While my salary had grown into the six figures now. My financial burden had increased in parity. I was earning more than ever, but I was also spending more than ever. And saving basically nothing. And as a new homeowner, I was faced with a massive issue right out of the gate that seemed to fly in the face of my values.

I felt more empty than ever walking into this new space I called my home. I had two bedrooms and two bathrooms of space to fill. Over 1,700 square feet of blank canvas to occupy with reflections of my remarkable identity and bespoke personality. IKEA seemed like an apropos destination to seek answers in their meandering consumer displays of "homey" trinkets and particle board furniture. 

A pang of depression set in as I approached the suburban monument to consumerism. I parked my car in the shadow of the foreboding monolith structure and navigated my way past snarled queues of shuttle buses, SUVs, and minivans, all lurching forward in sluggish intervals. As I ascended a vast escalator up to an ornate showroom, I observed the throngs of other IKEA shoppers ostensibly all making an identical pilgrimage. An attempt to give their homes this elusive, fleeting feeling to let us know we are happy, settled, fulfilled, desirable in the eyes of others, adults, responsible, and worthy. 

But seeing the economies of scale of this level of consumption was beyond disturbing. Pallets stacked precariously high with unassembled bedroom accent chairs and stylish armoires. Oversized carts overflowing with all manner of home decor: vases, fruit bowls, mass produced wall art, clocks, and mirrors. I just couldn’t imagine a world where a mountain of any of these items, regardless of their sheik, ascetically pleasing facades, would quell this restlessness that had been building within me for several years now.
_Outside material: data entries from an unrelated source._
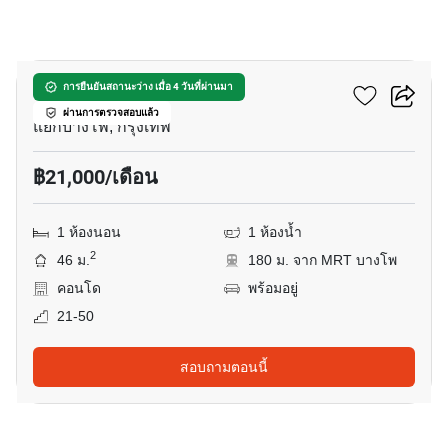
10
333 ริเวอร์ไซด์
การยืนยันสถานะว่าง เมื่อ 4 วันที่ผ่านมา
ผ่านการตรวจสอบแล้ว
แยกบางโพ, กรุงเทพ
฿21,000/เดือน
1 ห้องนอน
1 ห้องน้ำ
2
46 ม.
180 ม. จาก MRT บางโพ
คอนโด
พร้อมอยู่
21-50
สอบถามตอนนี้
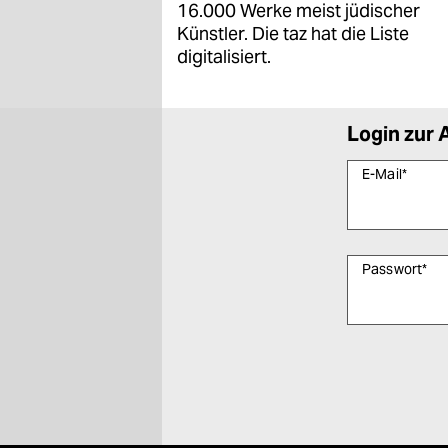
16.000 Werke meist jüdischer
Künstler. Die taz hat die Liste
digitalisiert.
Login zur 
E-Mail
*
Passwort
*
Bitte füllen Sie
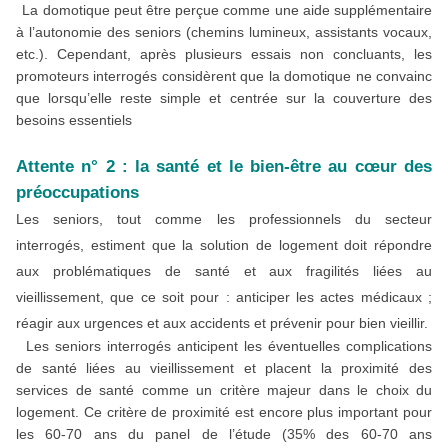
La domotique peut être perçue comme une aide supplémentaire
à l’autonomie des seniors (chemins lumineux, assistants vocaux,
etc.). Cependant, après plusieurs essais non concluants, les
promoteurs interrogés considèrent que la domotique ne convainc
que lorsqu’elle reste simple et centrée sur la couverture des
besoins essentiels
Attente n° 2 : la santé et le bien-être au cœur des
préoccupations
Les seniors, tout comme les professionnels du secteur
interrogés, estiment que la solution de logement doit répondre
aux problématiques de santé et aux fragilités liées au
vieillissement, que ce soit pour : anticiper les actes médicaux ;
réagir aux urgences et aux accidents et prévenir pour bien vieillir.
Les seniors interrogés anticipent les éventuelles complications
de santé liées au vieillissement et placent la proximité des
services de santé comme un critère majeur dans le choix du
logement. Ce critère de proximité est encore plus important pour
les 60-70 ans du panel de l’étude (35% des 60-70 ans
Even if all the rooms in my new condo matched these precisely calculated and curated displays illuminated by seductive lighting, would my life change for the better?

And the realization came to me as I ascended further toward the Swedish meatball apex of the shopping center. I was buying all these things, these lifestyle accessories, the condo, the car, and the trinkets, not for myself, but as a result of my almost ceaseless comparison with others. I wasn't at the wheel of my life. Expectations from others, usually strangers, seemed to be driving all my decisions. Is sacrificing my values, including concerns for the environment and humanity, worth these purported ornaments of success? Is going further into debt a reasonable choice to acquire these objects?
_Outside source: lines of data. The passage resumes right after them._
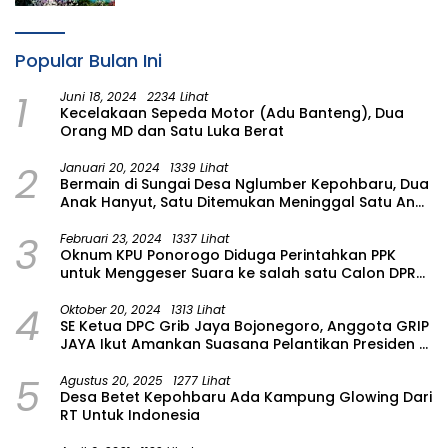
Popular Bulan Ini
1
Juni 18, 2024
2234 Lihat
Kecelakaan Sepeda Motor (Adu Banteng), Dua
Orang MD dan Satu Luka Berat
2
Januari 20, 2024
1339 Lihat
Bermain di Sungai Desa Nglumber Kepohbaru, Dua
Anak Hanyut, Satu Ditemukan Meninggal Satu Anak
Masih Dalam Pencarian
3
Februari 23, 2024
1337 Lihat
Oknum KPU Ponorogo Diduga Perintahkan PPK
untuk Menggeser Suara ke salah satu Calon DPRD
Provinsi Asal Partai Gerindra
4
Oktober 20, 2024
1313 Lihat
SE Ketua DPC Grib Jaya Bojonegoro, Anggota GRIP
JAYA Ikut Amankan Suasana Pelantikan Presiden di
Wilayah Bojonegoro
5
Agustus 20, 2025
1277 Lihat
Desa Betet Kepohbaru Ada Kampung Glowing Dari
RT Untuk Indonesia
I left the IKEA empty-handed that day.

Less than two years later, I defied all advice and sold my condo (still with many empty spaces throughout) and moved into a studio apartment for far less financial commitment. My primary motivation was to remove financial commitments and obligations from my life that got in the way of pursuing my passions. And to break free from financial entanglements that tethered me to a miserable job and compromised my health and well-being. I no longer wanted to be beholden by the expectations of others. Freedom from the American Dream is my pursuit of happiness.